Autoencoders are feedforward networks that learn two functions simultaneously: an encoder and decoder. The encoder maps the original input domain \(\mathcal {X}\) to a new domain named latent space \(\mathcal {Z}\) of dimension L. The decoder then maps from \(\mathcal {Z}\) to the original input space \(\mathcal {X}\). The mapping from \(\mathcal {X}\) to \(\mathcal {Z}\) is created by a neural network with one or multiple hidden layers [20]. The output of the decoder is also a reconstruction feedforward network. Since we aim to have a lower dimensionality at the latent space \(\mathcal {Z}\), the autoencoder is forced to build an encoder function that captures all the salient features from the training data as much as possible [21]. The encoder and decoder functions are defined as z=f(x) and \(\tilde {\boldsymbol {x}} = g \left (\boldsymbol {z} \right)\) respectively where z are the samples at the learned latent space and \(\tilde {\boldsymbol {x}}\) are the reconstructed samples on \(\mathcal {X}\). With the previous definition, the autoencoder loss function to minimize is formalized as

$$E\left (\boldsymbol{x},\tilde{\boldsymbol{x}} \right) = E\left(\boldsymbol{x},g\left(f\left(\boldsymbol{x} \right) \right) \right) $$

where E penalizes g(f(x)) to be different to x. In this work the measure of this loss function is the cross entropy score. Then the encoder F and decoder G functions can be defined as [22]

$$\begin{array}{*{20}l} \boldsymbol{z} = F\left(\boldsymbol{x}, \mathbf{W}_{F} \right) & = \sigma \left(\mathbf{W}_{F} \boldsymbol{x} + \mathbf{b}_{F} \right) \\ \tilde{\boldsymbol{x}} = G\left(\boldsymbol{z}, \mathbf{W}_{G} \right) & = \sigma \left(\mathbf{W}_{G} \mathbf{z} + \mathbf{b}_{G} \right) \end{array} $$

where F(·,WF) and G(·,WG) correspond to the encoding and decoding functions respectively and σ(·) is an activation function. The original input sample is \(\textbf {x} \in \mathcal {X}\), \(\tilde {\boldsymbol {x}} \in \mathcal {X}\) is the reconstructed samples and z the corresponding latent ones which dimension is lower than x. The tensors W and b corresponds to the trained weights and biases of the encoder and decoder networks. These parameters are learned by backpropagation in order to minimize the loss function by the optimizer. This work uses Adaptive Moment Estimation (Adam) [23] optimizer to learn the weights of the network that minimizes the loss function. Adam is a novel first-order stochastic optimization technique. It computes an adaptive learning rate depending on the gradient mean.

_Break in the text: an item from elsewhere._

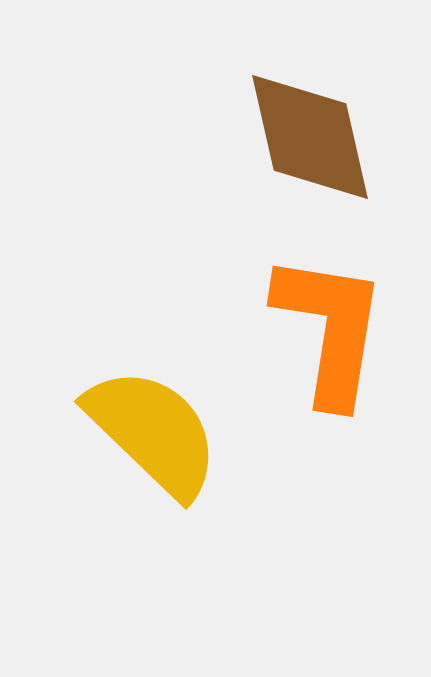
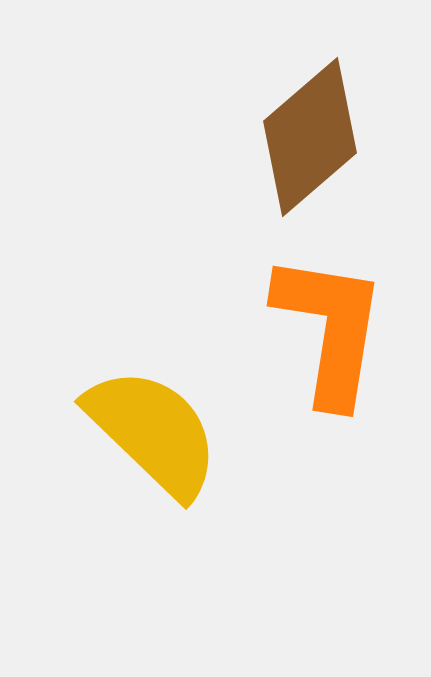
brown diamond: rotated 62 degrees clockwise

Training an autoencoder to solely make \(\tilde {\boldsymbol {x}}\) a copy of x does not ensure the learned latent space z is representative of the input x. Without any constrain or penalization term, the encoder and decoder functions can result into a function that only copies the input in an output, but that is not useful to learn a latent space. For that reason different regularization strategies are evaluated which are L2 norm and Batch Normalization. L2 norm consists in a constraint term added to the loss function E where β is the regularization parameter.

$${E}'\left (\boldsymbol{x},g\left(f\left(\boldsymbol{x}\right)\right), \beta\left(f\left(\boldsymbol{x} \right) \right)\right) = E\left (\boldsymbol{x},g\left (f\left (\boldsymbol{x} \right) \right) \right) + \beta\sum_{i}\left | w_{i} \right |_{2}^{2} $$

The regularization term penalizes the functions f and g to have large weights leading to a simpler model and reducing overfitting [24]. To improve even more the generalization capacity the other regularization policy is used during the encoding process just after the first hidden layer of the encoding function. Batch Normalization [25] consists in auto-scaling the activation units to zero mean and unit variance at each mini-batch iteration.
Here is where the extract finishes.